Great! I'll give it a test and report back.

EDIT: link no worky - it times out. Is your site down?


----------



## toebox

mightybrick said:


> EDIT: link no worky - it times out. Is your site down?


Should be up now.

I just flashed it myself, meta-data/controls work for me, but audio comes out of the phone speaker ... At least if you get meta-data that'll tell me *something*.


----------



## morbidz

toebox said:


> Should be up now.
> 
> I just flashed it myself, meta-data/controls work for me, but audio comes out of the phone speaker ... At least if you get meta-data that'll tell me *something*.


Metada is showing using both Google Music and PlayerPro, but like you mentioned the audio is coming out of the phone speaker.


----------



## toebox

morbidz said:


> Metada is showing using both Google Music and PlayerPro, but like you mentioned the audio is coming out of the phone speaker.


Alright, I'm going to have to actually dig in and grok Bluez and figure out what Google changed between ICS->JB.

I'm a linux geek, not a programmer (damn it, Jim!) so this may take me a bit, but I'll give it a shot.


----------



## toebox

OK, try this build:

http://android.toebo...o_Aug-02-12.zip

**TORO ONLY.


----------



## morbidz

toebox said:


> OK, try this build:
> 
> http://android.toebo...o_Aug-02-12.zip
> 
> **TORO ONLY.


Perfect!


----------



## toebox

Glad to hear it, I'll get it pushed to Gerrit so people can cherry-pick as soon as I can.


----------



## Snow02

Nice. Thanks for working on this.


----------



## dtbdtb

Hi, completely new at this, but am interested in getting AVRCP 1.3 working since I also have an in-car head unit which takes bluetooth. Is there a process to get it working on a VZW galaxy nexus running Pete's Bugless Beast 7/24 build? Thanks


----------



## morbidz

dtbdtb said:


> Hi, completely new at this, but am interested in getting AVRCP 1.3 working since I also have an in-car head unit which takes bluetooth. Is there a process to get it working on a VZW galaxy nexus running Pete's Bugless Beast 7/24 build? Thanks


flash the ROM posted above


----------



## stargazer

I've noticed with the ROM listed above that AVRCP 1.3 works in the "Music" app that comes with the ROM, but it does not work with anything else (I've tried Google Play and BeyondPod with the Scrobbling option on).

I know the implementation that was in the ICS build of AOKP allowed passing AVRCP information via the Scrobble Droid API. Should that be working with this as well?

Using a Pioneer AVH-P2400 stereo in my car.


----------



## morbidz

I tried with PlayerPro and it works.


----------



## stupid

toebox said:


> Glad to hear it, I'll get it pushed to Gerrit so people can cherry-pick as soon as I can.

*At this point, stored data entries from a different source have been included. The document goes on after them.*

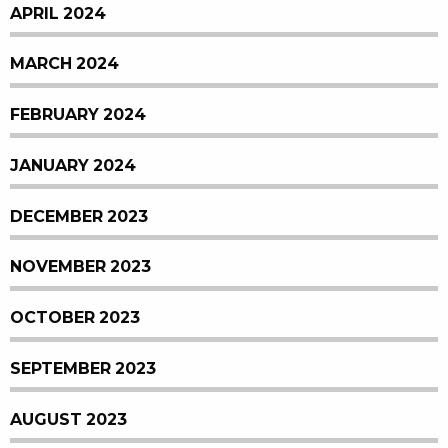
APRIL 2024
MARCH 2024
FEBRUARY 2024
JANUARY 2024
DECEMBER 2023
NOVEMBER 2023
OCTOBER 2023
SEPTEMBER 2023
AUGUST 2023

Could this be cherry picked to other devices as well? And can you post the link to Gerrit, I really suck at searching in it... :\


----------



## android06

stargazer said:


> I've noticed with the ROM listed above that AVRCP 1.3 works in the "Music" app that comes with the ROM, but it does not work with anything else (I've tried Google Play and BeyondPod with the Scrobbling option on).
> 
> I know the implementation that was in the ICS build of AOKP allowed passing AVRCP information via the Scrobble Droid API. Should that be working with this as well?
> 
> Using a Pioneer AVH-P2400 stereo in my car.


it works for google play for me


----------



## _matt

toebox said:


> Glad to hear it, I'll get it pushed to Gerrit so people can cherry-pick as soon as I can.


Have you been able to get these up, I would like to pick them,


----------



## toebox

Phew... Everyone who was having trouble, try this build:
http://android.toebox.org/aokp/aokp_toro_Aug-04-12.zip



_matt said:


> Have you been able to get these up, I would like to pick them,


I'm not able to push this stuff to gerrit until my manifest change is merged, +1 it if you can:
http://gerrit.sudoservers.com/#/c/2322/

Until then, you can cherry pick from my github fork:
https://github.com/tbriggs/external_bluetooth_bluez/tree/jb
https://github.com/tbriggs/frameworks_base/tree/jb


----------



## toebox

Got the changes up in gerrit so it's a bit easier to build with:
http://gerrit.sudose...s.com/#/c/2369/
http://gerrit.sudose...s.com/#/c/2370/

Those should fix player issues and some other things. I believe it's a bug-for-bug port of what ICS had (I'll work on fixing those separately).


----------



## morbidz

toebox said:


> Got the changes up in gerrit so it's a bit easier to build with:
> http://gerrit.sudose...s.com/#/c/2369/
> http://gerrit.sudose...s.com/#/c/2370/
> 
> Those should fix player issues and some other things. I believe it's a bug-for-bug port of what ICS had (I'll work on fixing those separately).


Thanks, are those changes included in the build 2 posts above?


----------



## toebox

morbidz said:


> Thanks, are those changes included in the build 2 posts above?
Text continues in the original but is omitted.